Please output the lines from the one with "LA VIE DE L’ENTREPRISE" through the end of the data exactly as written, omitting all pictures.

(Transcribed page contents)
*****

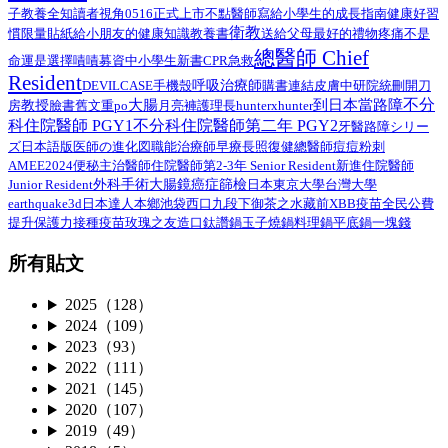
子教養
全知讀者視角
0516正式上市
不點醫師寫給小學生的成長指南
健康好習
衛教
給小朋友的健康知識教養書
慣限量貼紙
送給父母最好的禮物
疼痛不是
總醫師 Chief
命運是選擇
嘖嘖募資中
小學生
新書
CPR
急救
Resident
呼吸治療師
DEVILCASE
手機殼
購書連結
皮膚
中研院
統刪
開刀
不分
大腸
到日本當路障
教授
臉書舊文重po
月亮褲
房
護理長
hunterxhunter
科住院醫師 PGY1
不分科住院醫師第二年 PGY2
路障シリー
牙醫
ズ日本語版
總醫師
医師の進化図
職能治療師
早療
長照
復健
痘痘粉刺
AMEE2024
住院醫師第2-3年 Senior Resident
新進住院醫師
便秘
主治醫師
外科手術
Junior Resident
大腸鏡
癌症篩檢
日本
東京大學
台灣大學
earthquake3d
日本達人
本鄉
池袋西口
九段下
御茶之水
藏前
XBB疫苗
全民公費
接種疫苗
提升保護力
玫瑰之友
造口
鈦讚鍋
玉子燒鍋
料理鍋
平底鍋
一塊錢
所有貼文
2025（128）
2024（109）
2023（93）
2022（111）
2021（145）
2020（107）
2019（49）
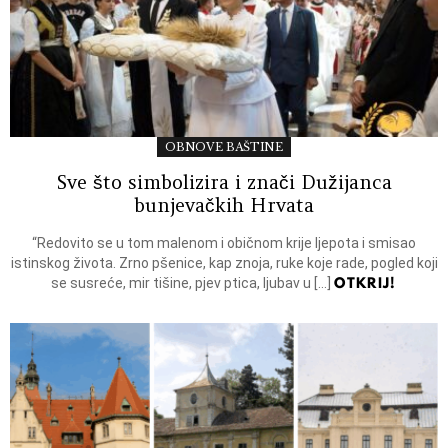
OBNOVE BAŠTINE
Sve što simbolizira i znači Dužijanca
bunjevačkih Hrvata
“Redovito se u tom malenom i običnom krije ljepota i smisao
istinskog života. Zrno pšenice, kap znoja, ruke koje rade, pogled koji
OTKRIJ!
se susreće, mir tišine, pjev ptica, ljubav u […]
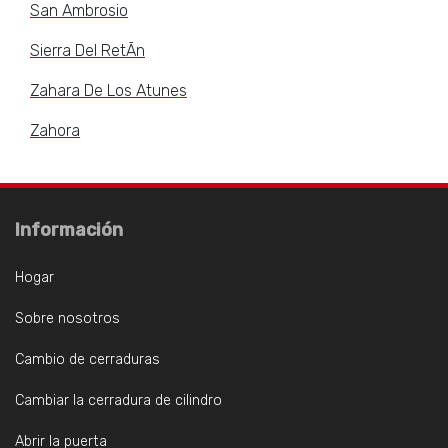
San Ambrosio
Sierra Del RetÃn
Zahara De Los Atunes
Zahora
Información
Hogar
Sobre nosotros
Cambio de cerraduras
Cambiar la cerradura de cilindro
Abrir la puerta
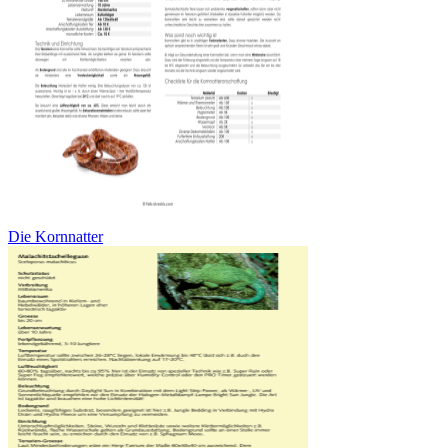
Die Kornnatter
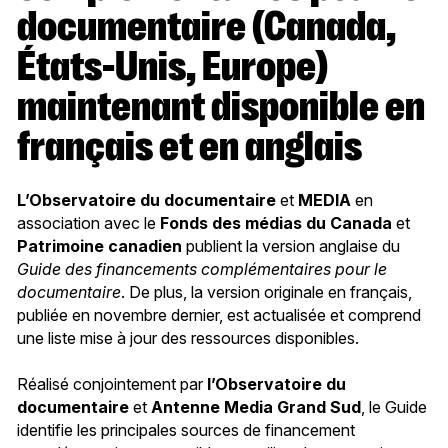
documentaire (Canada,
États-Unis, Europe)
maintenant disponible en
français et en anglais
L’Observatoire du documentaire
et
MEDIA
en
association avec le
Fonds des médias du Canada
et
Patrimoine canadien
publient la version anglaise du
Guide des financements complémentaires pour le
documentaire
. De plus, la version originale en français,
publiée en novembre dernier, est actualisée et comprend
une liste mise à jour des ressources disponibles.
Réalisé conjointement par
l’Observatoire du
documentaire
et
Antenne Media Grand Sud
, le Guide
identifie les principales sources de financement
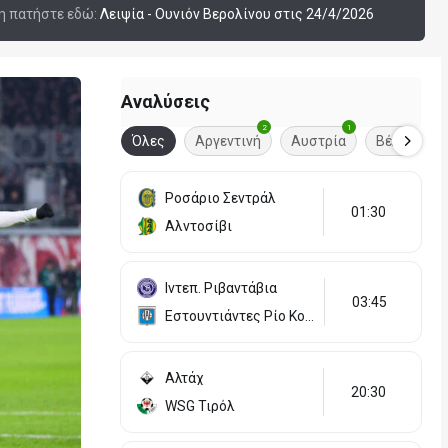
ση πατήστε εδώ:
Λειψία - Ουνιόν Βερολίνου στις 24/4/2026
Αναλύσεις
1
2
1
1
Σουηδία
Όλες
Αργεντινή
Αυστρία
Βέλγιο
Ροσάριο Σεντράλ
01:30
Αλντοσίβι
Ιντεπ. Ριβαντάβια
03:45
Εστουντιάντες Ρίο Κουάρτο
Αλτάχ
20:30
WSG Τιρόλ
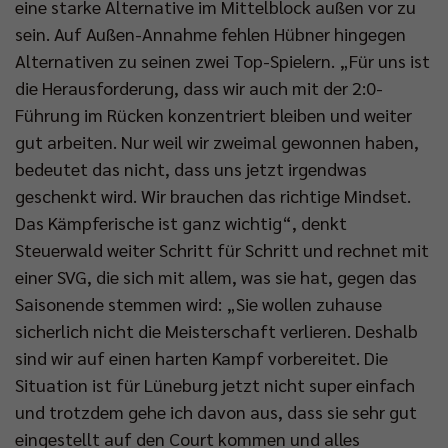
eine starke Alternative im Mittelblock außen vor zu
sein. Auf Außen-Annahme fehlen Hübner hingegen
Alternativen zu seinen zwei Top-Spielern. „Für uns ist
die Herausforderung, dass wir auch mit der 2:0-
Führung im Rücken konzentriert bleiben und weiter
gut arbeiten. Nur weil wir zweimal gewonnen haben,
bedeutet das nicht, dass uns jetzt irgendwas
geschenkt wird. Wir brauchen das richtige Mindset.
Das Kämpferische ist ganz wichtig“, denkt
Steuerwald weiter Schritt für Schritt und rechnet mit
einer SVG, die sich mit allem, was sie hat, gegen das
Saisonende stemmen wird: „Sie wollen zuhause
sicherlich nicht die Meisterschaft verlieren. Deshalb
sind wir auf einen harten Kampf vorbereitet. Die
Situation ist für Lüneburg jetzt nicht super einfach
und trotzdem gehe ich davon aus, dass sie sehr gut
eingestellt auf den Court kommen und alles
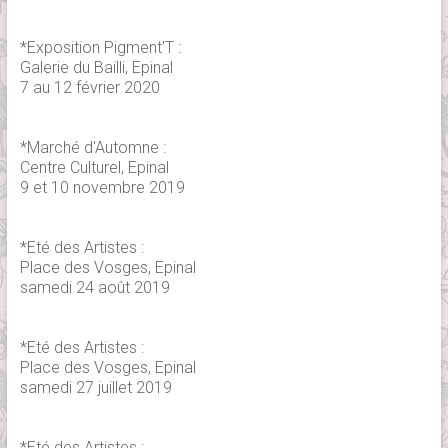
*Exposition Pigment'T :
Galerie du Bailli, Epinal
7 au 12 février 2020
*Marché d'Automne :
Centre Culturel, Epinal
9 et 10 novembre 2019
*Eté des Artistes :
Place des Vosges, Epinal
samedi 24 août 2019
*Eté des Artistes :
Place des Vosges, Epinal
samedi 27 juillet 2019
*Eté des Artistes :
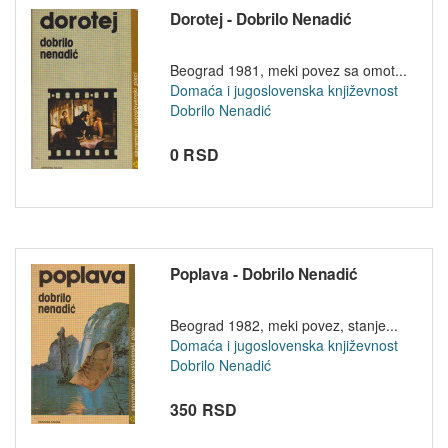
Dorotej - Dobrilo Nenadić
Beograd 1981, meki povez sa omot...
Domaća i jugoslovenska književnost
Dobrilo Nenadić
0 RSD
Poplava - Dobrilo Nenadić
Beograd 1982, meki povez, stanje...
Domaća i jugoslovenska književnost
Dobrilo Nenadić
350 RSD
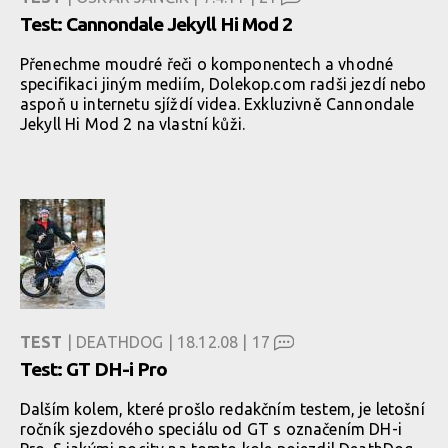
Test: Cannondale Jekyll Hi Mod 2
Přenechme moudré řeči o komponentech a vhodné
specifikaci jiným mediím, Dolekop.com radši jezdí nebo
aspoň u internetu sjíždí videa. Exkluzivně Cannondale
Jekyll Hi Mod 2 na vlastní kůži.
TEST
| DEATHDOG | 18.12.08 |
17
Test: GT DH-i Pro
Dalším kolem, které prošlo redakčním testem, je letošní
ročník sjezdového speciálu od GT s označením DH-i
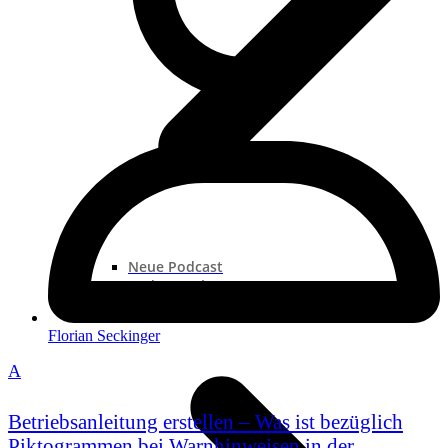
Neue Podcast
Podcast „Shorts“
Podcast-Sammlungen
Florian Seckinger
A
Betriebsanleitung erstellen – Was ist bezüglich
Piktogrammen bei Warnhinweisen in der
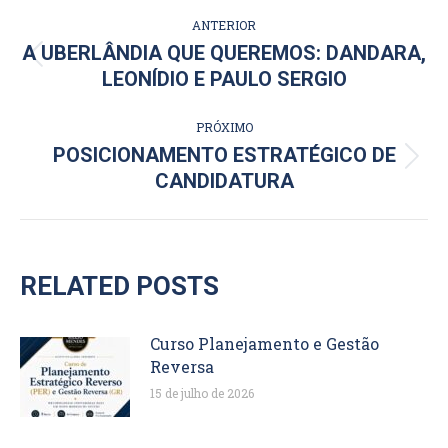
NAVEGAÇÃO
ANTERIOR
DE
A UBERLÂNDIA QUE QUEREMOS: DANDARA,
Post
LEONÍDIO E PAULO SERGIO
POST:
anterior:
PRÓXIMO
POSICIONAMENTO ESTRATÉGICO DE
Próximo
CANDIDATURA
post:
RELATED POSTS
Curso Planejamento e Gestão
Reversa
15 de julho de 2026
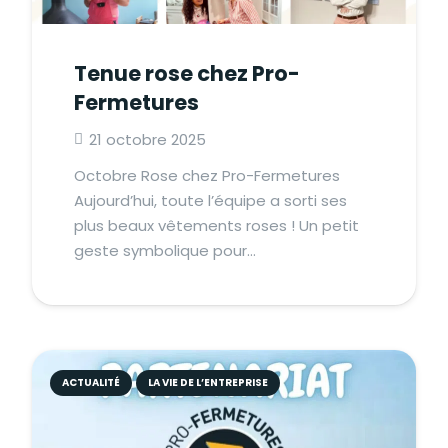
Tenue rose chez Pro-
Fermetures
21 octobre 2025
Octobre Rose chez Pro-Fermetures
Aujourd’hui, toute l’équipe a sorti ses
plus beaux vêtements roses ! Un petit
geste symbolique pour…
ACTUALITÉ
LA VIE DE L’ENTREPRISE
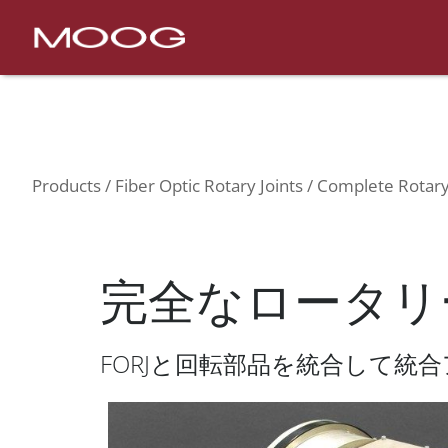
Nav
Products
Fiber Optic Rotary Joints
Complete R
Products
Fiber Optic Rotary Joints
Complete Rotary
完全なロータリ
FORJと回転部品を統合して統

*****

_Your response_
LA VIE DE L’ENTREPRISE
Nav
Products
Fiber Optic Rotary Joints
Complete R
Products
Fiber Optic Rotary Joints
Complete Rotary
完全なロータリ
FORJと回転部品を統合して統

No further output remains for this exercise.